[EXERCISE INPUTS]:

----

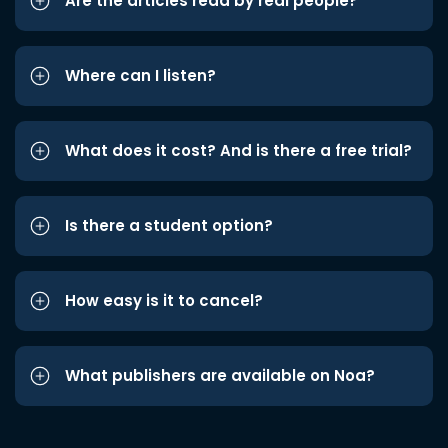
Are the articles read by real people?
Where can I listen?
What does it cost? And is there a free trial?
Is there a student option?
How easy is it to cancel?
What publishers are available on Noa?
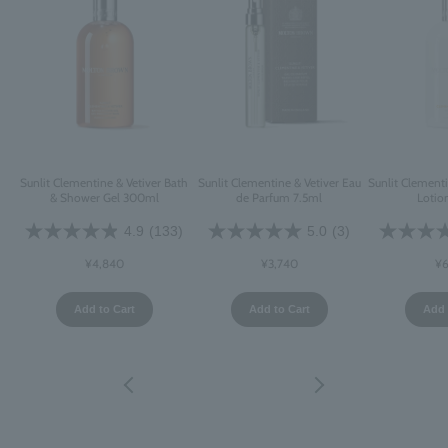
Sunlit Clementine & Vetiver Bath
Sunlit Clementine & Vetiver Eau
Sunlit Clement
& Shower Gel 300ml
de Parfum 7.5ml
Lotio
4.9
(133)
5.0
(3)
¥4,840
¥3,740
¥6
Add to Cart
Add to Cart
Add 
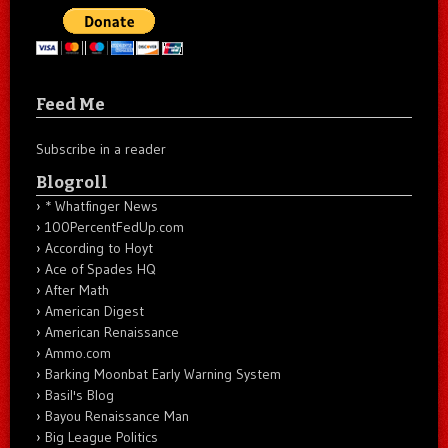
Feed Me
Subscribe in a reader
Blogroll
* Whatfinger News
100PercentFedUp.com
According to Hoyt
Ace of Spades HQ
After Math
American Digest
American Renaissance
Ammo.com
Barking Moonbat Early Warning System
Basil's Blog
Bayou Renaissance Man
Big League Politics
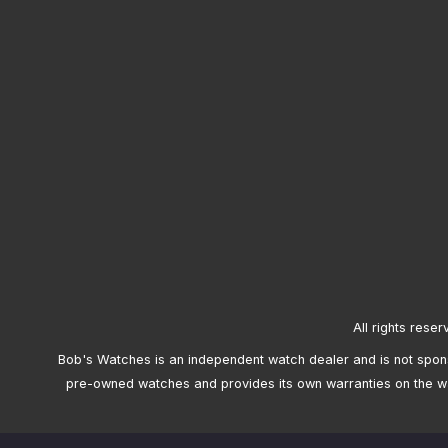
All rights reser
Bob's Watches is an independent watch dealer and is not sponso
pre-owned watches and provides its own warranties on the w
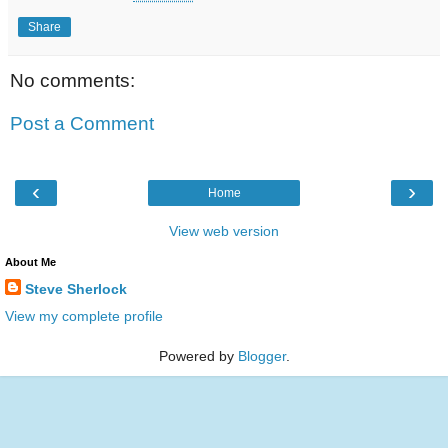
Share
No comments:
Post a Comment
‹
›
Home
View web version
About Me
Steve Sherlock
View my complete profile
Powered by
Blogger
.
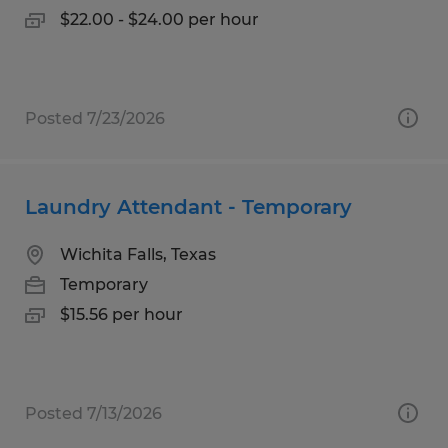
$22.00 - $24.00 per hour
Posted 7/23/2026
Laundry Attendant - Temporary
Wichita Falls, Texas
Temporary
$15.56 per hour
Posted 7/13/2026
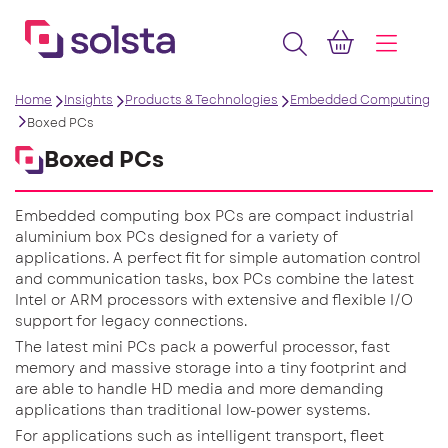
Home
Insights
Products & Technologies
Embedded Computing
Boxed PCs
Boxed PCs
Embedded computing box PCs are compact industrial
aluminium box PCs designed for a variety of
applications. A perfect fit for simple automation control
and communication tasks, box PCs combine the latest
Intel or ARM processors with extensive and flexible I/O
support for legacy connections.
The latest mini PCs pack a powerful processor, fast
memory and massive storage into a tiny footprint and
are able to handle HD media and more demanding
applications than traditional low-power systems.
For applications such as intelligent transport, fleet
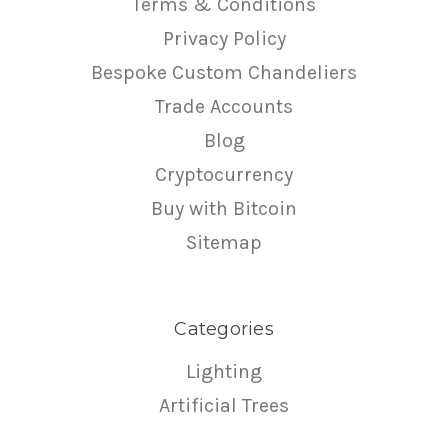
Terms & Conditions
Privacy Policy
Bespoke Custom Chandeliers
Trade Accounts
Blog
Cryptocurrency
Buy with Bitcoin
Sitemap
Categories
Lighting
Artificial Trees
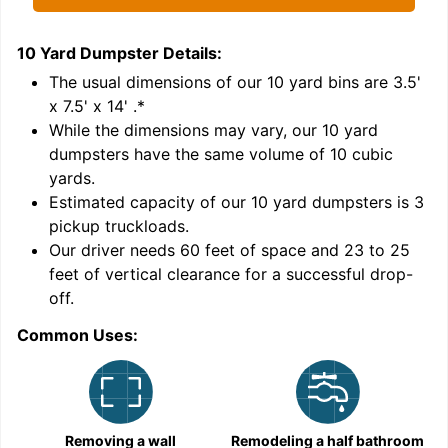
10 Yard Dumpster
Details:
1
'
The usual dimensions of our
10
yard bins are
3.5'
x 7.5' x 14'
.*
While the dimensions may vary, our
10
yard
dumpsters have the same volume of
10 cubic
yards
.
Estimated capacity of our
10
yard dumpsters is
3
pickup truckloads
.
Our driver needs 60 feet of space and 23 to 25
feet of vertical clearance for a successful drop-
off.
Common Uses:
C
Removing a wall
Remodeling a half bathroom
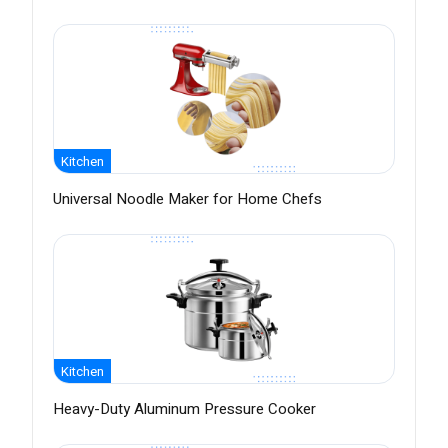
Kitchen
Universal Noodle Maker for Home Chefs
Kitchen
Heavy-Duty Aluminum Pressure Cooker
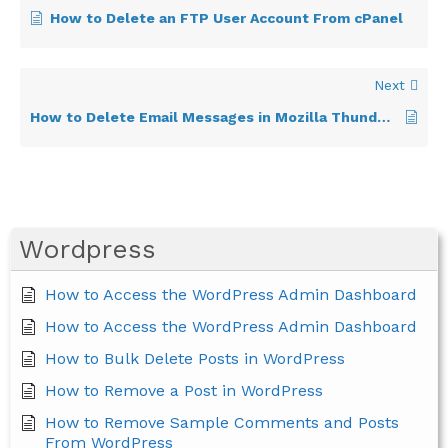
How to Delete an FTP User Account From cPanel
Next
How to Delete Email Messages in Mozilla Thunderbird
Wordpress
How to Access the WordPress Admin Dashboard
How to Access the WordPress Admin Dashboard
How to Bulk Delete Posts in WordPress
How to Remove a Post in WordPress
How to Remove Sample Comments and Posts
From WordPress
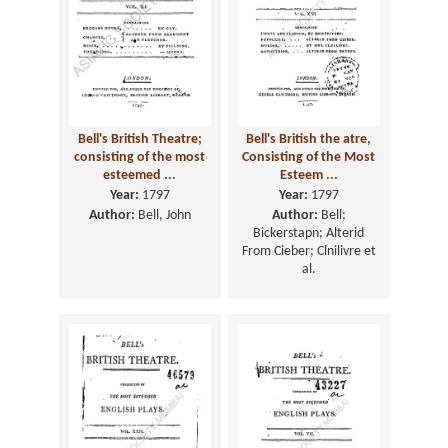
Bell's British Theatre;
Bell's British the atre,
consisting of the most
Consisting of the Most
esteemed ...
Esteem ...
Year:
1797
Year:
1797
Author:
Bell, John
Author:
Bell;
Bickerstapn; Alterid
From Cieber; Clnilivre et
al.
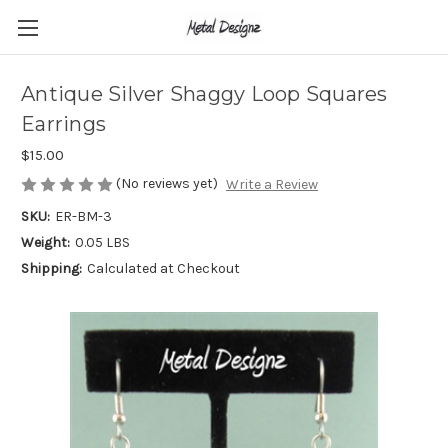
Antique Silver Shaggy Loop Squares
Earrings
$15.00
(No reviews yet)
Write a Review
SKU:
ER-BM-3
Weight:
0.05 LBS
Shipping:
Calculated at Checkout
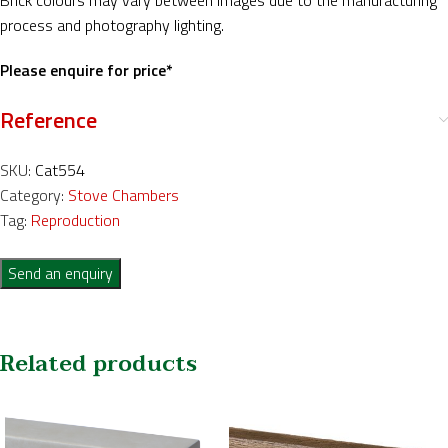
Brick colours may vary between images due to the manufacturing
process and photography lighting.
Please enquire for price*
Reference
SKU:
Cat554
Category:
Stove Chambers
Tag:
Reproduction
Send an enquiry
Related products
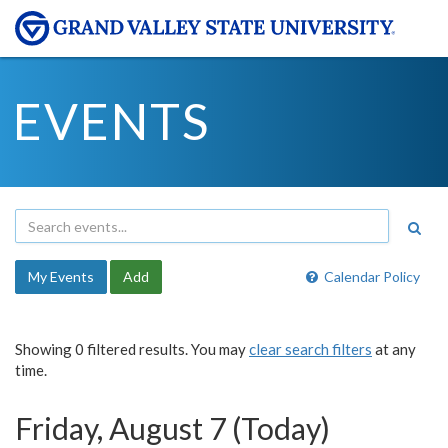
EVENTS
My Events
Add
Calendar Policy
Showing 0 filtered results. You may
clear search filters
at any
time.
Friday, August 7 (Today)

----

[INSTRUCTIONS FOR THE TASK]:
Reproduce, without alteration and without pictures, only those lines that lie between the first line of the entries above and the line containing "American Digest", both of them included.

[REPLY]:
Are the articles read by real people?
Where can I listen?
What does it cost? And is there a free trial?
Is there a student option?
How easy is it to cancel?
What publishers are available on Noa?
Sunlit Clementine & Vetiver Bath
Sunlit Clementine & Vetiver Eau
Sunlit Clement
& Shower Gel 300ml
de Parfum 7.5ml
Lotio
4.9
(133)
5.0
(3)
¥4,840
¥3,740
¥6
Add to Cart
Add to Cart
Add 
Feed Me
Subscribe in a reader
Blogroll
* Whatfinger News
100PercentFedUp.com
According to Hoyt
Ace of Spades HQ
After Math
American Digest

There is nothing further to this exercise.